Fuckin’ Jean and I fought like caged beasts again, and frankly, I do not understand why I’m not just throwing in the goddamn towel. Patterns. What’s my pattern? I have a lot of them that apply here. I have a pattern of not wanting to quit (but I usually do, though not always) when something is difficult and I find myself losing interest because of the workload involved in progressing further (I’m lazy, and I hate myself for it). So maybe I’m trying because I believe in trying. Maybe I’m trying because I think there’s something worth saving in this relationship (but listen, I’ve lost touch with what that can be, I really have).

I also have a pattern of trying to avoid breaking off relationships because I don’t like the whole host of unpleasant feelings that goes with that. I also have a pattern of not wanting to end relationships at Christmas time.

Jean and I fought over the usual thing. Her slovenliness (or my perception thereof) in the kitchen. Took me a half hour to clean out the microwave oven because she’d let such filth accumulate in it in the 38 days I was gone. So I said to her “I would expect this from a 6-year old.” Apparently that was her trigger, and my trigger was her broadening the issue to a bunch of other unrelated things to attack me with and so then I started cussing and slamming my hand on the table, and that set her farther down. She said she was leaving, and I managed to disarm the situation and convince her that that’s not what I want.

Hell, I certainly don’t want us to go away mad, so to speak. If it needs to be done, let’s do it without all the volatility.
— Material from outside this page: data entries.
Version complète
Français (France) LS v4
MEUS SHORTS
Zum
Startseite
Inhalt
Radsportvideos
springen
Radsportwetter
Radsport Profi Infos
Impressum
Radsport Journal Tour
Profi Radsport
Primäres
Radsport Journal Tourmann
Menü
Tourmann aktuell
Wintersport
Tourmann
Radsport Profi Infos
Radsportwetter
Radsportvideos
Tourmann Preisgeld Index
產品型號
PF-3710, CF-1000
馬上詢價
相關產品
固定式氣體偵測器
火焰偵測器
And I want to do it. (comma)(elipse)(pause)
This is why I’m not journaling.
I can say that I want it to be over.
And some part of me resigns itself to silence when I lasso the whole and set it back on the path to making amends and to trying.
I don’t want anyone to know that this is what I’m thinking and feeling and pondering and struggling with.
I can tell that I’m going to keep trying.
I just don’t know why.
I’m somewhat clear on the reasons why I can see the logic in ending our relationship. I’m not at all clear on the reasons why I will keep trying, even if I can feel no real impulse or desire to want to keep trying. I just know that I will.
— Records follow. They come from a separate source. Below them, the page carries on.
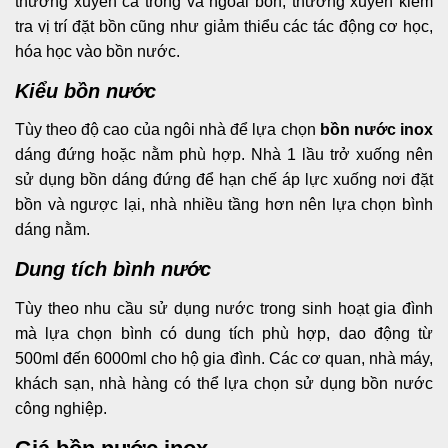
thường xuyên cả trong và ngoài bồn, thường xuyên kiềm
tra vị trí đặt bồn cũng như giảm thiểu các tác động cơ học,
hóa học vào bồn nước.
Kiểu bồn nước
Tùy theo độ cao của ngôi nhà để lựa chọn
bồn nước inox
dáng đứng hoặc
nằm phù hợp. Nhà 1 lầu trở xuống nên
sử dụng bồn dáng đứng để hạn chế áp lực xuống nơi đặt
bồn và ngược lại, nhà nhiều tầng hơn nên lựa chọn bình
dáng nằm.
Dung tích bình nước
Tùy theo nhu cầu sử dụng nước trong sinh hoạt gia đình
mà lựa chọn bình có dung tích phù hợp, dao động từ
500ml đến 6000ml cho hộ gia đình. Các cơ quan, nhà máy,
khách sạn, nhà hàng có thể lựa chọn sử dụng bồn nước
công nghiệp.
At this point in my life, I don’t have a single friend that I can talk to about this who could help me with those things that I don’t understand. No one knows me intimately anymore, and of those few (two) people with whom I’ve made an effort to be open, they don’t know Jean at all.
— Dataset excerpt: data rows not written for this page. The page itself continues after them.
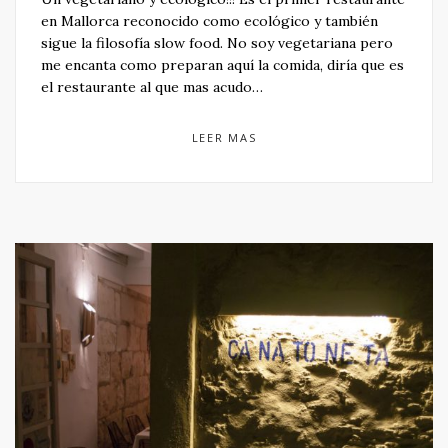
en Mallorca reconocido como ecológico y también
sigue la filosofía slow food. No soy vegetariana pero
me encanta como preparan aquí la comida, diría que es
el restaurante al que mas acudo…
LEER MAS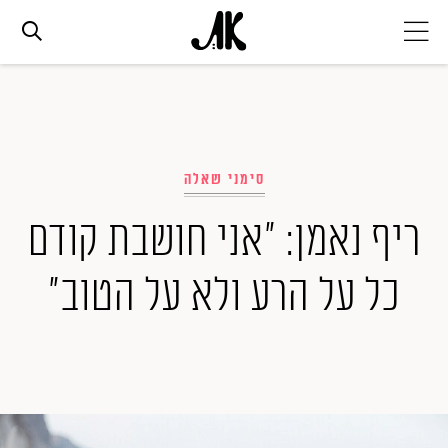
אג׳נדה
אופנה
סימני שאלה
ריף נאמן: "אני חושבת קודם
ביוטי
כל על הרע ולא על הטוב"
סלבס
ערוצים נוספים
המגזין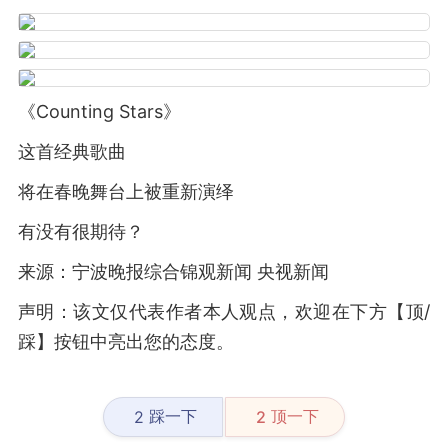
《Counting Stars》
这首经典歌曲
将在春晚舞台上被重新演绎
有没有很期待？
来源：宁波晚报综合锦观新闻 央视新闻
声明：该文仅代表作者本人观点，欢迎在下方【顶/
踩】按钮中亮出您的态度。
踩一下
顶一下
2
2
God doesn’t give clear answers, either, not usually. So I can’t see what value there may be in talking with god. Not that this isn’t talking to god, it is in its own way.

I’m going to sleep.
Back to work tomorrow.
In Columbia.
Maryland.
Again.


It is never too late to be what you might have been. -- George Eliot
Courage to start and willingness to keep everlasting at it are the requisites for success. -- Alonzo Newton Benn

© Copyright 2003 Heliodorus04 (UN: prodigalson at Writing.Com). All rights reserved.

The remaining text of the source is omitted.